Temat: Wynagrodzenie kobiet a mężczyzn.
Zgadzam się, że:
1. Kobiety długo walczyły o to żeby móc się uczyć, pracować, nosić spodnie, palić papierosy, brać udział w rozmowa z mężczyznami etc. Chwała kobietom za to, że teraz możemy to robić:) Sytuacja jest coraz lepsza, trzeba tylko cierpliwości
2. Wiek emerytalny powinnien być zrównany, można pracować do 60 roku życia, ale jeśli ktoś chce może pracować jeszcze 5 lat. Są zawody kiedy trudno wytrzymać do 65 roku życia (ciężka praca fizyczna), są zawody gdzie praca o 5 lat dłuższa jest pożądana przez potencjalnych emerytów- przeważnie chodzi o pracę umysłową. Ustalenia przejścia na emeryturę - w granicach rozsądku ( nie wiem czy w polsce w takim rządzie to możliwe...)
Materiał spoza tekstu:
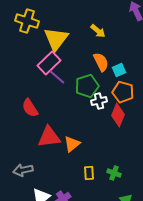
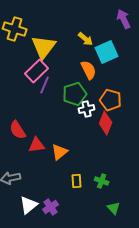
cyan square: (119, 70) -> (107, 52), moved, size x1.6
purple line: (57, 77) -> (45, 85), turned 72
red semicircle: (30, 108) -> (18, 130), moved
red triangle: (49, 137) -> (37, 145), size x0.7

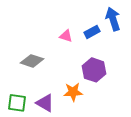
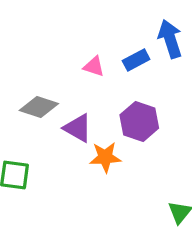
purple triangle: (45, 103) -> (78, 128), moved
3. Kobieta rodzi dzieci i przez pierwsze miesiące je wychowuje - więc jest jej trudniej. To jest fakt.
4. Są przedsiębiorstwa gdzie jest dyskryminacja płacowa: mężczyźni z krótszym stażem, takim samym wykształcenie zarabiają więcej niż kobiety...Znam te przypadki, niestety nie chcę podawac nazwy firm.
5. Są stanowiska na które kobiety nie są pożądane, jednakże nie można tego podać w ogłoszeniu o pracę. Gdyby zrobić doświadczenie: wysyłać CV do firm, kobiety i mężczyzny z takimi samymi detalami, większy byłby odzew do mężczyzna - niestety wciąż tak jest. Zmiany jednak idą ku lepszemu. Poza tym, trzeba się zgodzić z tym, że są stanowiska, na którym mężczyznom będzie po prostu łatwiej.
6. Używanie argumentu, że kobieta bezdzietna w jakimś tam wieku gada tylko o jednym - nie jest rzeczowym i KONKRETNYM argumentem, tylko jest wypowiedzią powielającą stereotypy. W rzeczowej dyskusji powinno się uniknąć tego typu argumentów. Prowokują kłótnię.
7. BŁAŻEJ czepia się słówek i logiki zarzucając rozmówczyniom. W Twojej wypowiedzi jest wiele rażących błędów ortograficznych więc DARUJ SOBIE! JAK NARAZIE TO TWOJA WYPOWIEDŹ TO RZUCANIE MIĘSEM...i atak!
Nie zgadzam się, że:
1. Blondynkom jest łatwiej na uczelniach -
Nikt tego nie policzył, jest to uogólnianie i nie wiadomo czy zjawisko występuje masowo, na tyle aby mówić, że to fakt. To co piszecie to pogłoska, plotka, subiektywne odczucia, nie odnoszące się do faktów, a powielające STEREOTYPY
2. Kobiety które mają dzieci są zagrożeniem dla pracodawcy.
Wiele aspektów zależy od uwarunkowań prawnych i prawa pracy. Kobiety które już dzieci mają i potrafią się zorganizować to plus dla pracodawcy. Nie mają problemow ze znalezieniem pracy. Nie przesadzajmy więc, iż kobiety dzietne to zagrożenie dla pracodawcy, to trochę naiwne.
To trudny temat, jednak warto o tym pisać.